== Segment start ==

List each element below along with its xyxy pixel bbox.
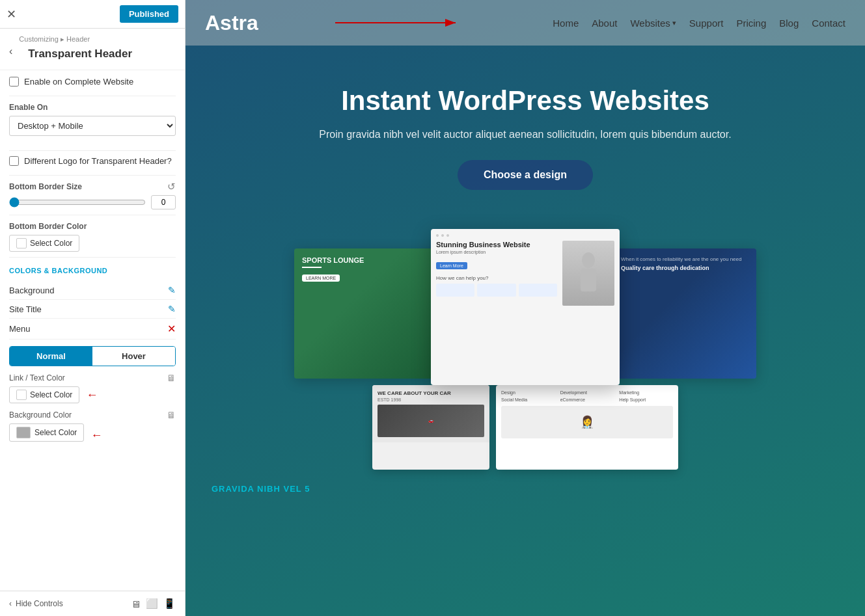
background-label: Background bbox=[9, 286, 54, 295]
divider-4 bbox=[9, 215, 176, 215]
enable-on-label: Enable On bbox=[9, 103, 176, 112]
background-row: Background ✎ bbox=[9, 281, 176, 300]
panel-section-title: Transparent Header bbox=[19, 44, 141, 67]
different-logo-checkbox[interactable] bbox=[9, 156, 19, 166]
svg-rect-3 bbox=[581, 269, 596, 291]
biz-col-2 bbox=[477, 284, 515, 297]
nav-home[interactable]: Home bbox=[553, 18, 579, 29]
biz-person-img bbox=[562, 241, 614, 306]
bg-color-label-row: Background Color 🖥 bbox=[9, 410, 176, 420]
card-sports-btn: LEARN MORE bbox=[302, 275, 340, 282]
nav-blog[interactable]: Blog bbox=[779, 18, 799, 29]
breadcrumb-parent: Customizing bbox=[19, 35, 59, 43]
breadcrumb-separator: ▸ bbox=[61, 35, 64, 43]
colors-section-heading: COLORS & BACKGROUND bbox=[9, 267, 176, 275]
preview-nav: Home About Websites ▾ Support Pricing Bl… bbox=[553, 18, 845, 29]
bg-color-label: Background Color bbox=[9, 410, 72, 420]
bottom-icons-group: 🖥 ⬜ 📱 bbox=[131, 598, 176, 609]
website-cards-container: SPORTS LOUNGE LEARN MORE Stunning Busine… bbox=[185, 216, 865, 398]
card-auto-img-placeholder: 🚗 bbox=[428, 418, 434, 423]
tab-group: Normal Hover bbox=[9, 346, 176, 366]
hero-subtitle: Proin gravida nibh vel velit auctor aliq… bbox=[297, 129, 753, 141]
close-button[interactable]: ✕ bbox=[7, 7, 16, 21]
border-size-input[interactable]: 0 bbox=[151, 195, 176, 209]
bottom-border-size-label: Bottom Border Size bbox=[9, 182, 82, 191]
panel-content: Enable on Complete Website Enable On Des… bbox=[0, 70, 185, 591]
menu-remove-button[interactable]: ✕ bbox=[167, 323, 176, 335]
border-size-slider[interactable] bbox=[9, 197, 146, 208]
bottom-section: GRAVIDA NIBH VEL 5 bbox=[185, 470, 865, 501]
tablet-view-button[interactable]: ⬜ bbox=[146, 598, 158, 609]
card-business: Stunning Business Website Lorem ipsum de… bbox=[431, 229, 620, 385]
different-logo-label: Different Logo for Transparent Header? bbox=[24, 156, 172, 166]
border-size-slider-row: 0 bbox=[9, 195, 176, 209]
card-medical-inner: When it comes to reliability we are the … bbox=[613, 248, 756, 282]
bg-color-swatch bbox=[16, 427, 31, 438]
card-sports-title: SPORTS LOUNGE bbox=[302, 256, 430, 264]
biz-dot-2 bbox=[441, 234, 444, 237]
link-text-color-label: Link / Text Color bbox=[9, 373, 65, 382]
site-title-label: Site Title bbox=[9, 304, 42, 314]
enable-complete-website-label: Enable on Complete Website bbox=[24, 77, 133, 87]
mobile-view-button[interactable]: 📱 bbox=[163, 598, 176, 609]
tab-hover-button[interactable]: Hover bbox=[92, 347, 175, 366]
svg-point-2 bbox=[582, 252, 595, 268]
link-text-color-button[interactable]: Select Color bbox=[9, 386, 79, 403]
bottom-border-color-button[interactable]: Select Color bbox=[9, 235, 79, 252]
service-support: Help Support bbox=[619, 397, 673, 402]
nav-contact[interactable]: Contact bbox=[812, 18, 845, 29]
site-title-edit-button[interactable]: ✎ bbox=[168, 304, 176, 314]
back-button[interactable]: ‹ bbox=[9, 46, 12, 57]
person-silhouette bbox=[575, 250, 601, 296]
bg-color-arrow-indicator: ← bbox=[90, 429, 102, 442]
background-edit-button[interactable]: ✎ bbox=[168, 285, 176, 295]
biz-subtitle: Lorem ipsum description bbox=[436, 250, 557, 254]
desktop-view-button[interactable]: 🖥 bbox=[131, 598, 141, 609]
bottom-border-color-label: Bottom Border Color bbox=[9, 222, 176, 231]
link-text-monitor-icon: 🖥 bbox=[167, 373, 176, 383]
menu-row: Menu ✕ bbox=[9, 319, 176, 340]
nav-support[interactable]: Support bbox=[689, 18, 724, 29]
enable-complete-website-row: Enable on Complete Website bbox=[9, 77, 176, 87]
divider-5 bbox=[9, 257, 176, 258]
card-medical-title: Quality care through dedication bbox=[621, 265, 748, 271]
card-services-image: 👩‍⚕️ bbox=[501, 406, 673, 438]
card-medical: When it comes to reliability we are the … bbox=[613, 248, 756, 379]
menu-label: Menu bbox=[9, 324, 31, 334]
service-ecomm: eCommerce bbox=[560, 397, 614, 402]
published-button[interactable]: Published bbox=[120, 5, 178, 23]
arrow-svg bbox=[335, 16, 465, 29]
tab-normal-button[interactable]: Normal bbox=[10, 347, 92, 366]
divider-3 bbox=[9, 175, 176, 176]
service-social: Social Media bbox=[501, 397, 555, 402]
enable-on-select[interactable]: Desktop + Mobile Desktop Only Mobile Onl… bbox=[9, 116, 176, 136]
preview-area: Astra Home About Websites ▾ Support Pric… bbox=[185, 0, 865, 616]
card-sports-lounge: SPORTS LOUNGE LEARN MORE bbox=[294, 248, 437, 379]
hide-controls-button[interactable]: ‹ Hide Controls bbox=[9, 599, 63, 608]
hero-title: Instant WordPress Websites bbox=[212, 85, 839, 117]
bottom-label: GRAVIDA NIBH VEL 5 bbox=[212, 484, 310, 494]
link-text-color-swatch bbox=[16, 390, 27, 400]
breadcrumb-current: Header bbox=[66, 35, 90, 43]
link-text-color-button-label: Select Color bbox=[30, 390, 72, 399]
hero-cta-button[interactable]: Choose a design bbox=[458, 160, 593, 190]
background-color-button[interactable]: Select Color bbox=[9, 423, 84, 442]
biz-col-3 bbox=[519, 284, 557, 297]
bg-color-monitor-icon: 🖥 bbox=[167, 410, 176, 420]
top-bar: ✕ Published bbox=[0, 0, 185, 29]
divider-1 bbox=[9, 96, 176, 96]
red-arrow bbox=[335, 16, 465, 29]
customizer-panel: ✕ Published ‹ Customizing ▸ Header Trans… bbox=[0, 0, 185, 616]
biz-cta-btn: Learn More bbox=[436, 262, 467, 269]
nav-about[interactable]: About bbox=[592, 18, 617, 29]
biz-dot-1 bbox=[436, 234, 439, 237]
card-auto-image: 🚗 bbox=[378, 405, 484, 437]
nav-pricing[interactable]: Pricing bbox=[736, 18, 766, 29]
site-title-row: Site Title ✎ bbox=[9, 300, 176, 319]
bottom-bar: ‹ Hide Controls 🖥 ⬜ 📱 bbox=[0, 591, 185, 616]
hide-controls-label: Hide Controls bbox=[16, 599, 63, 608]
enable-complete-website-checkbox[interactable] bbox=[9, 77, 19, 87]
reset-border-size-button[interactable]: ↺ bbox=[167, 181, 176, 193]
nav-websites[interactable]: Websites ▾ bbox=[630, 18, 676, 29]
breadcrumb: Customizing ▸ Header bbox=[19, 35, 141, 44]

== Segment end ==

Brief: Any picture in the listing above gets left out; output the rest exactly.

Reply:
List each element below along with its xyxy pixel bbox.
background-label: Background bbox=[9, 286, 54, 295]
divider-4 bbox=[9, 215, 176, 215]
enable-on-label: Enable On bbox=[9, 103, 176, 112]
background-row: Background ✎ bbox=[9, 281, 176, 300]
panel-section-title: Transparent Header bbox=[19, 44, 141, 67]
different-logo-checkbox[interactable] bbox=[9, 156, 19, 166]
svg-rect-3 bbox=[581, 269, 596, 291]
biz-col-2 bbox=[477, 284, 515, 297]
nav-home[interactable]: Home bbox=[553, 18, 579, 29]
biz-person-img bbox=[562, 241, 614, 306]
bg-color-label-row: Background Color 🖥 bbox=[9, 410, 176, 420]
card-sports-btn: LEARN MORE bbox=[302, 275, 340, 282]
nav-blog[interactable]: Blog bbox=[779, 18, 799, 29]
breadcrumb-parent: Customizing bbox=[19, 35, 59, 43]
breadcrumb-separator: ▸ bbox=[61, 35, 64, 43]
colors-section-heading: COLORS & BACKGROUND bbox=[9, 267, 176, 275]
preview-nav: Home About Websites ▾ Support Pricing Bl… bbox=[553, 18, 845, 29]
bg-color-label: Background Color bbox=[9, 410, 72, 420]
bottom-icons-group: 🖥 ⬜ 📱 bbox=[131, 598, 176, 609]
website-cards-container: SPORTS LOUNGE LEARN MORE Stunning Busine… bbox=[185, 216, 865, 398]
card-auto-img-placeholder: 🚗 bbox=[428, 418, 434, 423]
tab-group: Normal Hover bbox=[9, 346, 176, 366]
hero-subtitle: Proin gravida nibh vel velit auctor aliq… bbox=[297, 129, 753, 141]
close-button[interactable]: ✕ bbox=[7, 7, 16, 21]
border-size-input[interactable]: 0 bbox=[151, 195, 176, 209]
bottom-border-size-label: Bottom Border Size bbox=[9, 182, 82, 191]
panel-content: Enable on Complete Website Enable On Des… bbox=[0, 70, 185, 591]
menu-remove-button[interactable]: ✕ bbox=[167, 323, 176, 335]
border-size-slider[interactable] bbox=[9, 197, 146, 208]
bottom-section: GRAVIDA NIBH VEL 5 bbox=[185, 470, 865, 501]
tablet-view-button[interactable]: ⬜ bbox=[146, 598, 158, 609]
card-business: Stunning Business Website Lorem ipsum de… bbox=[431, 229, 620, 385]
different-logo-label: Different Logo for Transparent Header? bbox=[24, 156, 172, 166]
border-size-slider-row: 0 bbox=[9, 195, 176, 209]
card-medical-inner: When it comes to reliability we are the … bbox=[613, 248, 756, 282]
bg-color-swatch bbox=[16, 427, 31, 438]
card-sports-title: SPORTS LOUNGE bbox=[302, 256, 430, 264]
biz-dot-2 bbox=[441, 234, 444, 237]
link-text-color-label: Link / Text Color bbox=[9, 373, 65, 382]
site-title-label: Site Title bbox=[9, 304, 42, 314]
enable-complete-website-label: Enable on Complete Website bbox=[24, 77, 133, 87]
mobile-view-button[interactable]: 📱 bbox=[163, 598, 176, 609]
tab-hover-button[interactable]: Hover bbox=[92, 347, 175, 366]
svg-point-2 bbox=[582, 252, 595, 268]
link-text-color-button[interactable]: Select Color bbox=[9, 386, 79, 403]
bottom-border-color-button[interactable]: Select Color bbox=[9, 235, 79, 252]
service-support: Help Support bbox=[619, 397, 673, 402]
nav-contact[interactable]: Contact bbox=[812, 18, 845, 29]
site-title-edit-button[interactable]: ✎ bbox=[168, 304, 176, 314]
back-button[interactable]: ‹ bbox=[9, 46, 12, 57]
person-silhouette bbox=[575, 250, 601, 296]
bg-color-arrow-indicator: ← bbox=[90, 429, 102, 442]
background-edit-button[interactable]: ✎ bbox=[168, 285, 176, 295]
biz-subtitle: Lorem ipsum description bbox=[436, 250, 557, 254]
desktop-view-button[interactable]: 🖥 bbox=[131, 598, 141, 609]
bottom-border-color-label: Bottom Border Color bbox=[9, 222, 176, 231]
link-text-monitor-icon: 🖥 bbox=[167, 373, 176, 383]
menu-row: Menu ✕ bbox=[9, 319, 176, 340]
nav-support[interactable]: Support bbox=[689, 18, 724, 29]
enable-complete-website-row: Enable on Complete Website bbox=[9, 77, 176, 87]
divider-5 bbox=[9, 257, 176, 258]
card-medical-title: Quality care through dedication bbox=[621, 265, 748, 271]
card-services-image: 👩‍⚕️ bbox=[501, 406, 673, 438]
card-medical: When it comes to reliability we are the … bbox=[613, 248, 756, 379]
menu-label: Menu bbox=[9, 324, 31, 334]
service-ecomm: eCommerce bbox=[560, 397, 614, 402]
published-button[interactable]: Published bbox=[120, 5, 178, 23]
arrow-svg bbox=[335, 16, 465, 29]
tab-normal-button[interactable]: Normal bbox=[10, 347, 92, 366]
divider-3 bbox=[9, 175, 176, 176]
service-social: Social Media bbox=[501, 397, 555, 402]
enable-on-select[interactable]: Desktop + Mobile Desktop Only Mobile Onl… bbox=[9, 116, 176, 136]
preview-area: Astra Home About Websites ▾ Support Pric… bbox=[185, 0, 865, 616]
card-sports-lounge: SPORTS LOUNGE LEARN MORE bbox=[294, 248, 437, 379]
hide-controls-button[interactable]: ‹ Hide Controls bbox=[9, 599, 63, 608]
hero-title: Instant WordPress Websites bbox=[212, 85, 839, 117]
bottom-label: GRAVIDA NIBH VEL 5 bbox=[212, 484, 310, 494]
link-text-color-swatch bbox=[16, 390, 27, 400]
breadcrumb-current: Header bbox=[66, 35, 90, 43]
link-text-color-button-label: Select Color bbox=[30, 390, 72, 399]
hero-cta-button[interactable]: Choose a design bbox=[458, 160, 593, 190]
background-color-button[interactable]: Select Color bbox=[9, 423, 84, 442]
biz-col-3 bbox=[519, 284, 557, 297]
bg-color-monitor-icon: 🖥 bbox=[167, 410, 176, 420]
top-bar: ✕ Published bbox=[0, 0, 185, 29]
divider-1 bbox=[9, 96, 176, 96]
red-arrow bbox=[335, 16, 465, 29]
customizer-panel: ✕ Published ‹ Customizing ▸ Header Trans… bbox=[0, 0, 185, 616]
biz-cta-btn: Learn More bbox=[436, 262, 467, 269]
nav-about[interactable]: About bbox=[592, 18, 617, 29]
biz-dot-1 bbox=[436, 234, 439, 237]
card-auto-image: 🚗 bbox=[378, 405, 484, 437]
nav-pricing[interactable]: Pricing bbox=[736, 18, 766, 29]
site-title-row: Site Title ✎ bbox=[9, 300, 176, 319]
bottom-bar: ‹ Hide Controls 🖥 ⬜ 📱 bbox=[0, 591, 185, 616]
hide-controls-label: Hide Controls bbox=[16, 599, 63, 608]
enable-complete-website-checkbox[interactable] bbox=[9, 77, 19, 87]
reset-border-size-button[interactable]: ↺ bbox=[167, 181, 176, 193]
nav-websites[interactable]: Websites ▾ bbox=[630, 18, 676, 29]
breadcrumb: Customizing ▸ Header bbox=[19, 35, 141, 44]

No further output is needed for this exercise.